If we do not receive the information within 60 days, we will decide
within 30 days of the date the information was due. We will base
our decision on the information we already have.
You will receive our decision in writing.
Step 4:
If you do not agree with our decision, you may ask OPM to review
it.
You must write to OPM within:
- 90 days after the date of our letter upholding our initial decision.
- 120 days after you first wrote to us, if we did not answer that
request in some way within 30 days.
- 120 days after we asked for additional information.
Write to OPM at:
Office of Personnel Management
Office of Insurance Programs
Contracts Division 2
1900 E Street NW
Washington, D.C. 20415-3620
Send OPM the following information:
- A statement about why you believe our decision was wrong, based
on specific benefit provisions in this brochure.
- Copies of documents that support your claim, such as physicians'
letters, operative reports, bills, medical records, and explanation
of benefits (EOB) forms.
- Copies of all letters you sent to us about the claim.
- Copies of all letters we sent to you about the claim.
- Your daytime phone number and the best time to call.
Note: If you want OPM to
review different claims, you must clearly identify which documents
apply to which claim.
You are the only person who has a right to file a disputed claim
with OPM. Parties acting as your representative, such as medical
providers, must include a copy of your specific written consent
with the review request.
The above deadlines may be extended if you show that you were unable
to meet the deadline because of reasons beyond your control.
Step 5:
OPM will review your disputed claim request and will use the information
it collects from you and us to decide whether our decision is correct.
OPM will send you a final decision within 60 days. There are no
other administrative appeals.
Step 6:
If you do not agree with OPM's decision, your only recourse is to
sue. If you decide to sue, you must file the suit against OPM in
Federal court by December 31 of the third year after the year in
which you received the disputed services, drugs or supplies or from
the year in which you were denied precertification or prior approval.
This is the only deadline that may not be extended.
OPM may disclose the information it collects during the review process
to support their disputed claim decision. This information will
become part of the court record.
You may not sue until you have completed the disputed claims process.
Further, Federal law governs your lawsuit, benefits, and payment
of benefits. The Federal court will base its review on the record
that was before OPM when OPM decided to uphold or overturn our decision.
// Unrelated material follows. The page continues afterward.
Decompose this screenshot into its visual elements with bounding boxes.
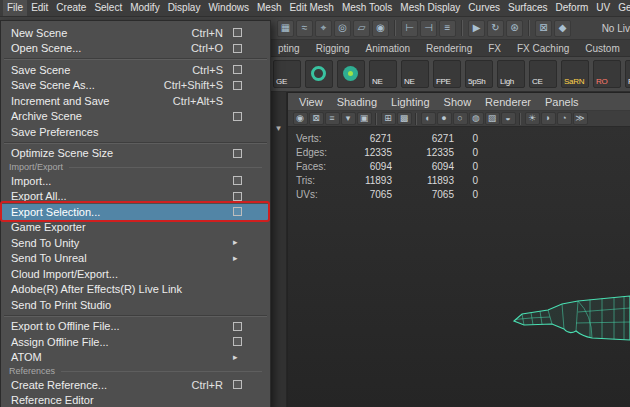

You may recover only the amount of benefits in dispute.
Note: If you have a serious
or life threatening condition (one that may cause permanent loss
of bodily functions or death if not treated as soon as possible),
and:
- We haven't responded yet to your initial request for care or
preauthorization/prior approval, then call us at 1-800-410-7778
and we will expedite our review, or
- We denied your initial request for care or preauthorization/prior
approval, then:
- If we expedite our review and maintain our denial, we will
inform OPM so that they can give your claim expedited treatment
too, or
- You can call OPM's Health Benefits Contracts Division 2 at
202-606-3818 between 8 a.m. and 5 p.m. Eastern time.